## Task to carry out
Find the line with "რომლის მეშვეობი" in the entries below, then output every line from it down to the line with "Spaß auf jeder Veranstaltung!", exactly and with no pictures.

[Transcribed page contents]
- Opening Delimiter -
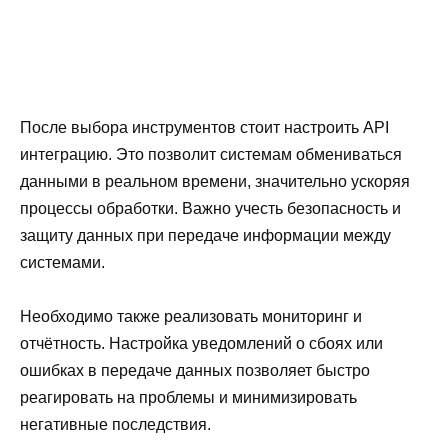
После выбора инструментов стоит настроить API
интеграцию. Это позволит системам обмениваться
данными в реальном времени, значительно ускоряя
процессы обработки. Важно учесть безопасность и
защиту данных при передаче информации между
системами.
Необходимо также реализовать мониторинг и
отчётность. Настройка уведомлений о сбоях или
ошибках в передаче данных позволяет быстро
реагировать на проблемы и минимизировать
негативные последствия.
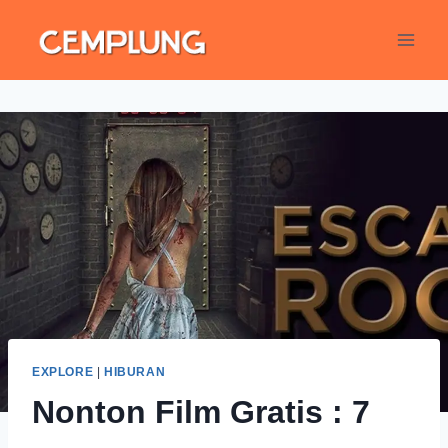
EXPLORE
|
HIBURAN
Nonton Film Gratis : 7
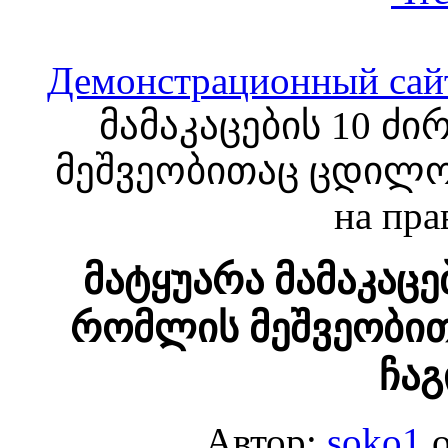
Демонстрационный сай
მამაკაცების 10 ძ
მეშვეობითაც ცდილო
на пра
მატყუარა მამაკაცე
რომლის მეშვეობი
ჩა
Автор:
soko1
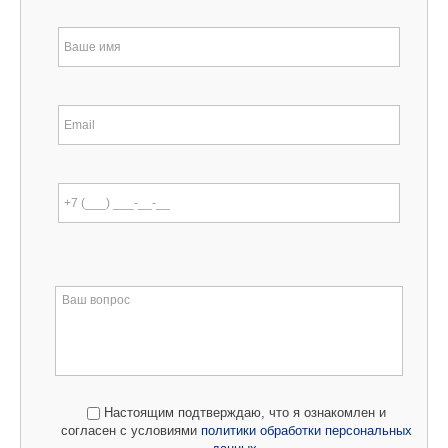
Настоящим подтверждаю, что я ознакомлен и
согласен с условиями
политики обработки персональных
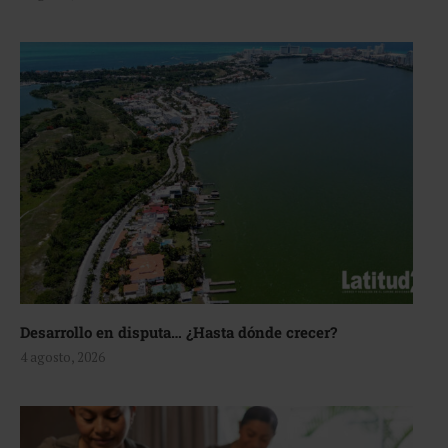
Desarrollo en disputa… ¿Hasta dónde crecer?
4 agosto, 2026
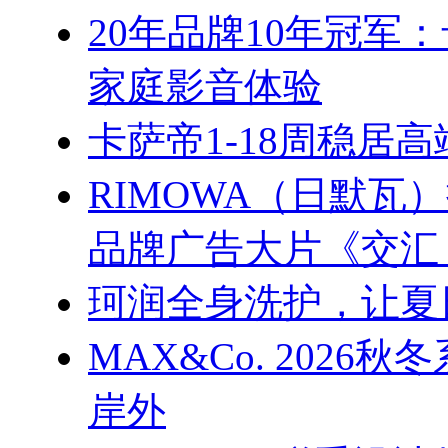
20年品牌10年冠军
家庭影音体验
卡萨帝1-18周稳居
RIMOWA（日默
品牌广告大片《交汇
珂润全身洗护，让夏
MAX&Co. 202
岸外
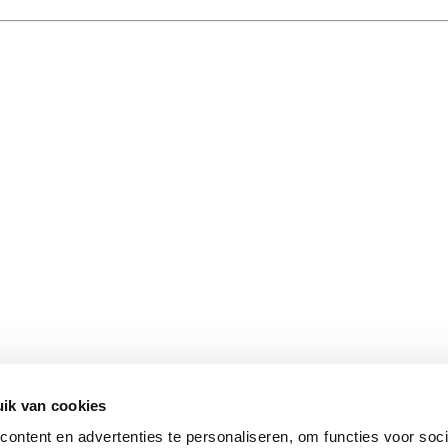
ik van cookies
ontent en advertenties te personaliseren, om functies voor soci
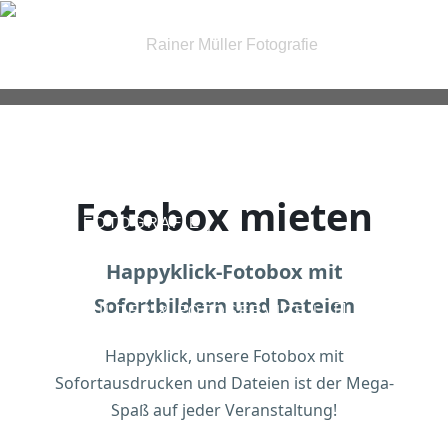
| FOTOGRAFIE |
Fotobox mieten
| IRIS FOTOGRAFIE |
Happyklick-Fotobox mit
Sofortbildern und Dateien
| PASSBILDER & FOTOSERVICE |
Happyklick, unsere Fotobox mit
Sofortausdrucken und Dateien ist der Mega-
| GUTSCHEINE |
KONTAKT
Spaß auf jeder Veranstaltung!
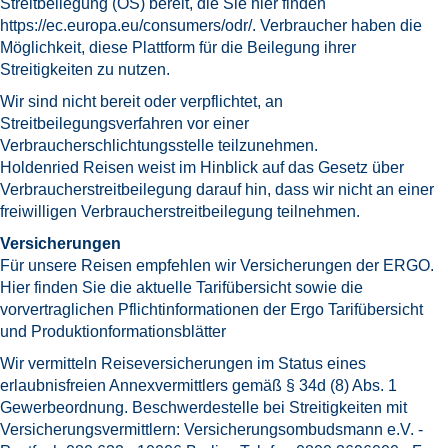
Streitbeilegung (OS) bereit, die Sie hier finden
https://ec.europa.eu/consumers/odr/
. Verbraucher haben die
Möglichkeit, diese Plattform für die Beilegung ihrer
Streitigkeiten zu nutzen.
Wir sind nicht bereit oder verpflichtet, an
Streitbeilegungsverfahren vor einer
Verbraucherschlichtungsstelle teilzunehmen.
Holdenried Reisen weist im Hinblick auf das Gesetz über
Verbraucherstreitbeilegung darauf hin, dass wir nicht an einer
freiwilligen Verbraucherstreitbeilegung teilnehmen.
Versicherungen
Für unsere Reisen empfehlen wir Versicherungen der ERGO.
Hier finden Sie die aktuelle Tarifübersicht sowie die
vorvertraglichen Pflichtinformationen der Ergo
Tarifübersicht
und Produktionformationsblätter
Wir vermitteln Reiseversicherungen im Status eines
erlaubnisfreien Annexvermittlers gemäß § 34d (8) Abs. 1
Gewerbeordnung. Beschwerdestelle bei Streitigkeiten mit
Versicherungsvermittlern: Versicherungsombudsmann e.V. -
- Closing Delimiter -
## Result of this exercise
რომლის მეშვეობი
ჩა
Автор:
soko1
Настоящим подтверждаю, что я ознакомлен и
согласен с условиями
политики обработки персональных
Desarrollo en disputa… ¿Hasta dónde crecer?
4 agosto, 2026
20年品牌10年冠军
家庭影音体验
卡萨帝1-18周稳居
RIMOWA（日默
品牌广告大片《交汇
珂润全身洗护，让夏
MAX&Co. 202
岸外
ik van cookies
ontent en advertenties te personaliseren, om functies voor soci
| FOTOGRAFIE |
Fotobox mieten
| IRIS FOTOGRAFIE |
Happyklick-Fotobox mit
Sofortbildern und Dateien
| PASSBILDER & FOTOSERVICE |
Happyklick, unsere Fotobox mit
Sofortausdrucken und Dateien ist der Mega-
| GUTSCHEINE |
KONTAKT
Spaß auf jeder Veranstaltung!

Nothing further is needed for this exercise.